#### ACTIVITY
Could you transcribe exactly the lines below, from the line with "Специализированные парафины" through the line with "Нам всем всегда, чего-то не", and nothing else, leaving out the pictures?
⟨
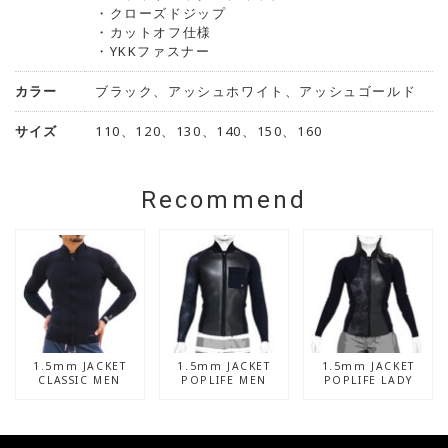
・クローズドジップ
・カットオフ仕様
・YKKファスナー
カラー
ブラック、アッシュホワイト、アッシュゴールド
サイズ
110、120、130、140、150、160
Recommend
1.5mm JACKET
1.5mm JACKET
1.5mm JACKET
CLASSIC MEN
POPLIFE MEN
POPLIFE LADY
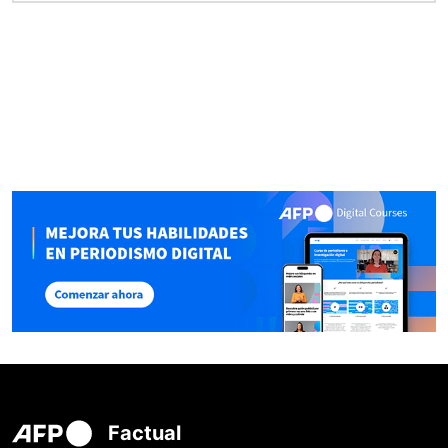
Factual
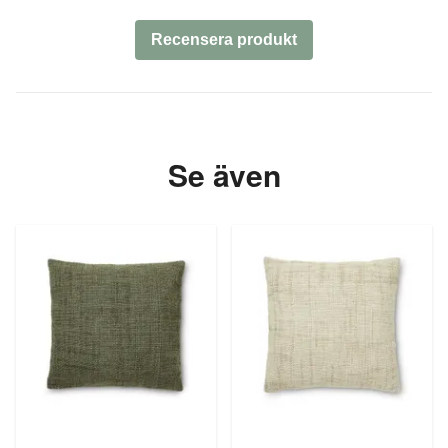
Recensera produkt
Se även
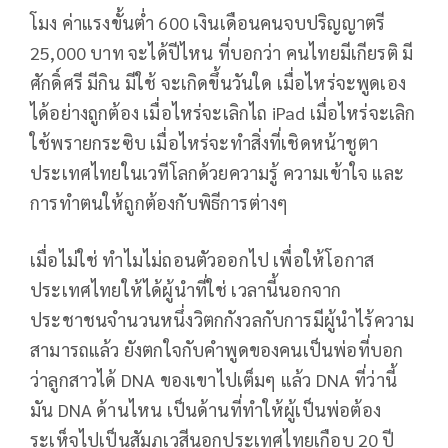
โมง ค่าแรงขั้นต่ำ 600 เงินเดือนคนจบปริญญาตรี
25,000 บาท จะได้ปีไหน ที่บอกว่า คนไทยมีเกียรติ มี
ศักดิ์ศรี มีกิน มีใช้ จะเกิดขึ้นวันใด เมื่อไหร่จะพูดเอง
ได้อย่างถูกต้อง เมื่อไหร่จะเลิกไถ iPad เมื่อไหร่จะเลิก
ใช้พรายกระซิบ เมื่อไหร่จะทำสิ่งที่เชิดหน้าชูตา
ประเทศไทยในเวทีโลกด้วยความรู้ ความเข้าใจ และ
การทำตนให้ถูกต้องกับพิธีการต่างๆ
เมื่อไม่ใช่ ทำไมไม่ถอนตัวออกไป เพื่อให้โอกาส
ประเทศไทยให้ได้ผู้นำที่ใช่ เวลานี้นอกจาก
ประชาชนจำนวนหนึ่งวิตกกังวลกับการมีผู้นำไร้ความ
สามารถแล้ว ยังตกใจกับคำพูดของคนเป็นพ่อที่บอก
ว่าลูกสาวได้ DNA ของเขาไปเต็มๆ แล้ว DNA ที่ว่านี้
มัน DNA ด้านไหน เป็นด้านที่ทำให้ผู้เป็นพ่อต้อง
ระเห็จไปเป็นสัมภเวสีนอกประเทศไทยเกือบ 20 ปี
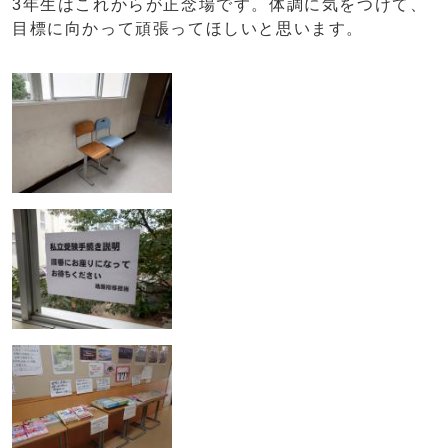
3年生はこれからが正念場です。体調に気をつけて、
目標に向かって頑張ってほしいと思います。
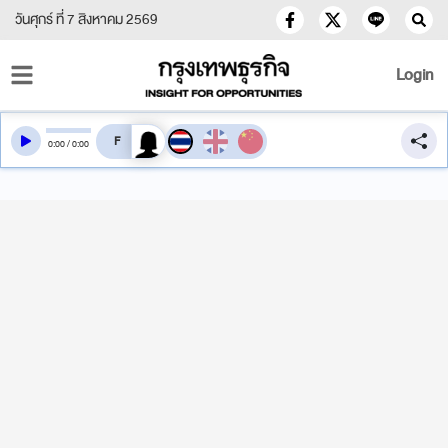
วันศุกร์ ที่ 7 สิงหาคม 2569
Login
สลับเสียงอ่าน
0
:
00
/
0
:
00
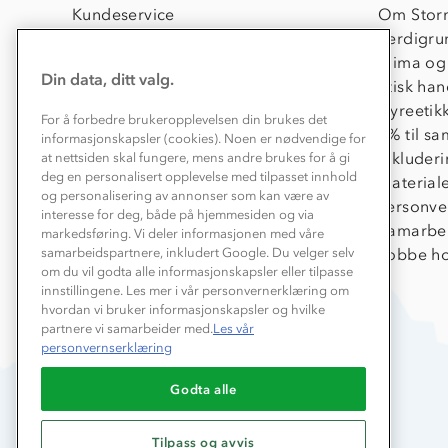
Kundeservice
Om Stor
Kontakt oss
Verdigru
Konkurransevinnere
Klima og
Din data, ditt valg.
Kundeklubb
Etisk han
Våre butikker
Dyreetik
For å forbedre brukeropplevelsen din brukes det
Bedrift, barnehage og SFO
1% til s
informasjonskapsler (cookies). Noen er nødvendige for
Presse
Inkluder
at nettsiden skal fungere, mens andre brukes for å gi
deg en personalisert opplevelse med tilpasset innhold
Material
og personalisering av annonser som kan være av
Personve
interesse for deg, både på hjemmesiden og via
Samarbe
markedsføring. Vi deler informasjonen med våre
Jobbe ho
samarbeidspartnere, inkludert Google. Du velger selv
om du vil godta alle informasjonskapsler eller tilpasse
innstillingene. Les mer i vår personvernerklæring om
hvordan vi bruker informasjonskapsler og hvilke
partnere vi samarbeider med.
Les vår
personvernserklæring
Godta alle
Tilpass og avvis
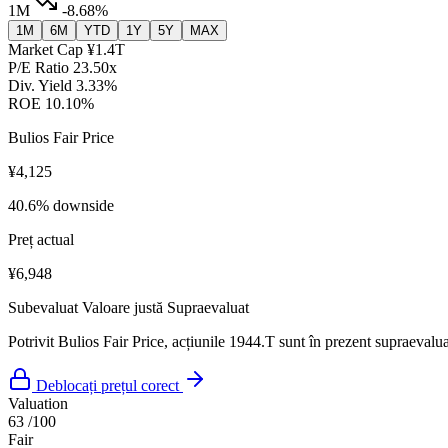
1M
-8.68%
1M
6M
YTD
1Y
5Y
MAX
Market Cap
¥1.4T
P/E Ratio
23.50x
Div. Yield
3.33%
ROE
10.10%
Bulios Fair Price
¥4,125
40.6% downside
Preț actual
¥6,948
Subevaluat
Valoare justă
Supraevaluat
Potrivit Bulios Fair Price, acțiunile 1944.T sunt în prezent supraevalua
Deblocați prețul corect
Valuation
63
/100
Fair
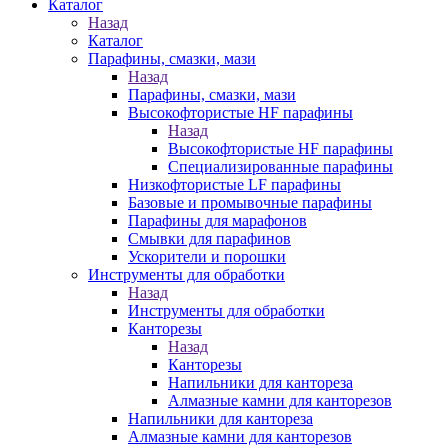
Каталог
Назад
Каталог
Парафины, смазки, мази
Назад
Парафины, смазки, мази
Высокофтористые HF парафины
Назад
Высокофтористые HF парафины
Специализированные парафины
Низкофтористые LF парафины
Базовые и промывочные парафины
Парафины для марафонов
Смывки для парафинов
Ускорители и порошки
Инструменты для обработки
Назад
Инструменты для обработки
Канторезы
Назад
Канторезы
Напильники для кантореза
Алмазные камни для канторезов
Напильники для кантореза
Алмазные камни для канторезов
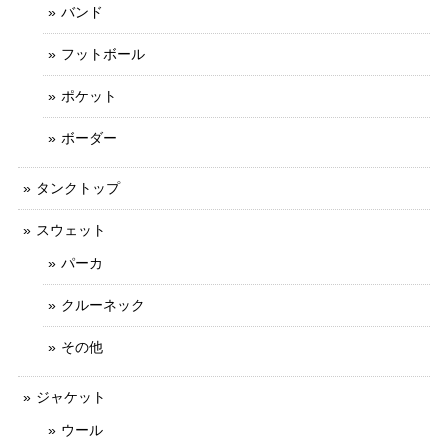
バンド
フットボール
ポケット
ボーダー
タンクトップ
スウェット
パーカ
クルーネック
その他
ジャケット
ウール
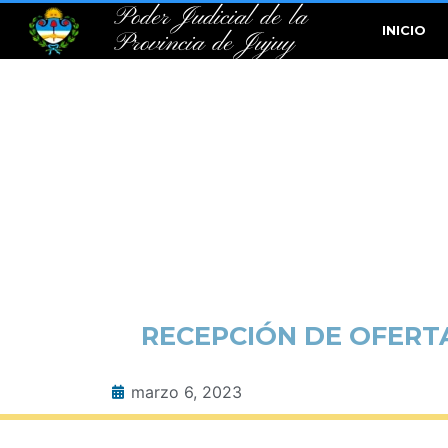
Poder Judicial de la
INICIO
Provincia de Jujuy
RECEPCIÓN DE OFERTA
marzo 6, 2023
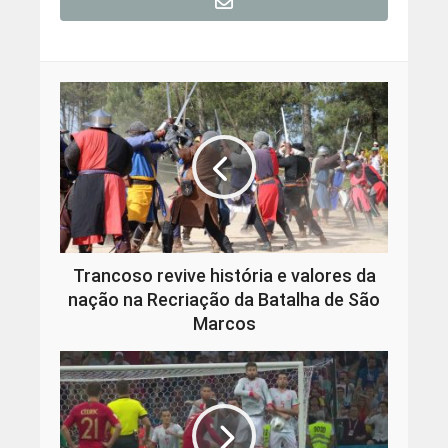
Trancoso revive história e valores da
nação na Recriação da Batalha de São
Marcos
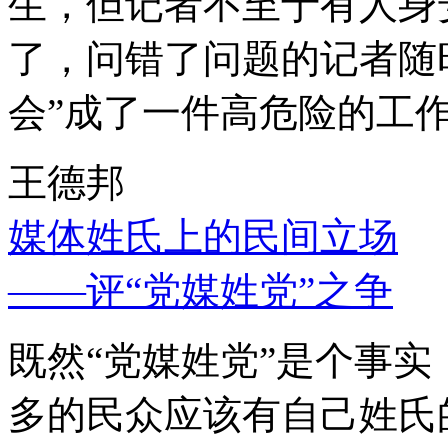
生，但记者不至于有人身
了，问错了问题的记者随
会”成了一件高危险的工
王德邦
媒体姓氏上的民间立场
——评“党媒姓党”之争
既然“党媒姓党”是个事
多的民众应该有自己姓氏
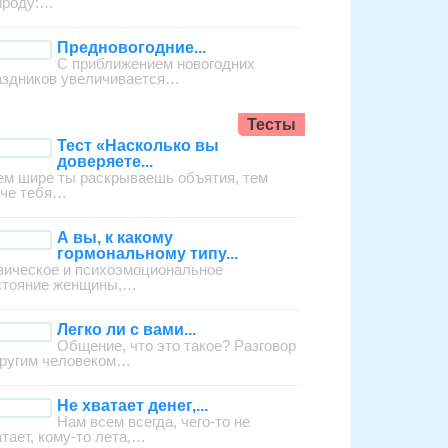
ироду:…
Предновогодние...
С приближением новогодних
аздников увеличивается…
Тесты
Тест «Насколько вы
доверяете...
ем шире ты раскрываешь объятия, тем
гче тебя…
А вы, к какому
гормональному типу...
зическое и психоэмоциональное
стояние женщины,…
Легко ли с вами...
Общение, что это такое? Разговор
другим человеком…
Не хватает денег,...
Нам всем всегда, чего-то не
атает, кому-то лета,…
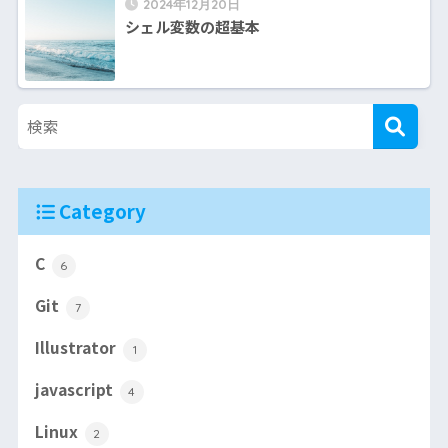
2024年12月20日
シェル変数の超基本
Category
C
6
Git
7
Illustrator
1
javascript
4
Linux
2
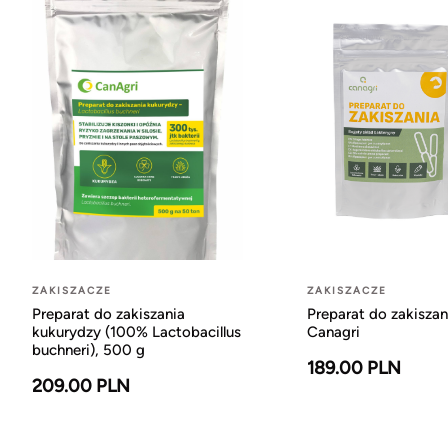
ZAKISZACZE
ZAKISZACZE
Preparat do zakiszania
Preparat do zakiszan
kukurydzy (100% Lactobacillus
Canagri
buchneri), 500 g
189.00 PLN
209.00 PLN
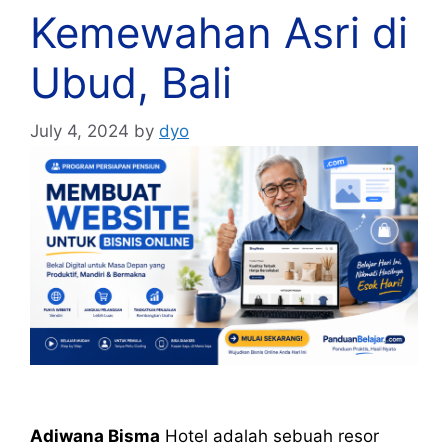
Kemewahan Asri di
Ubud, Bali
July 4, 2024
by
dyo
Adiwana Bisma
Hotel adalah sebuah resor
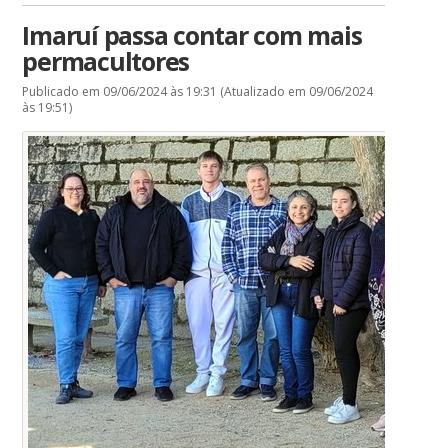
Imaruí passa contar com mais
permacultores
Publicado em 09/06/2024 às 19:31 (Atualizado em 09/06/2024
às 19:51)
⟩
#### EXERCISE SOLUTION
Специализированные парафины
Низкофтористые LF парафины
Базовые и промывочные парафины
Парафины для марафонов
Смывки для парафинов
Ускорители и порошки
Инструменты для обработки
Назад
Инструменты для обработки
Канторезы
Назад
Канторезы
Напильники для кантореза
Алмазные камни для канторезов
Напильники для кантореза
Алмазные камни для канторезов
バンド
フットボール
ポケット
ボーダー
タンクトップ
スウェット
パーカ
クルーネック
その他
ジャケット
ウール
Poder Judicial de la
INICIO
Provincia de Jujuy
RECEPCIÓN DE OFERTA
marzo 6, 2023
Trancoso revive história e valores da
nação na Recriação da Batalha de São
Marcos
生，但记者不至于有人身
了，问错了问题的记者随
会”成了一件高危险的工
王德邦
媒体姓氏上的民间立场
——评“党媒姓党”之争
既然“党媒姓党”是个事
多的民众应该有自己姓氏
ироду:…
Предновогодние...
С приближением новогодних
аздников увеличивается…
Тесты
Тест «Насколько вы
доверяете...
ем шире ты раскрываешь объятия, тем
гче тебя…
А вы, к какому
гормональному типу...
зическое и психоэмоциональное
стояние женщины,…
Легко ли с вами...
Общение, что это такое? Разговор
другим человеком…
Не хватает денег,...
Нам всем всегда, чего-то не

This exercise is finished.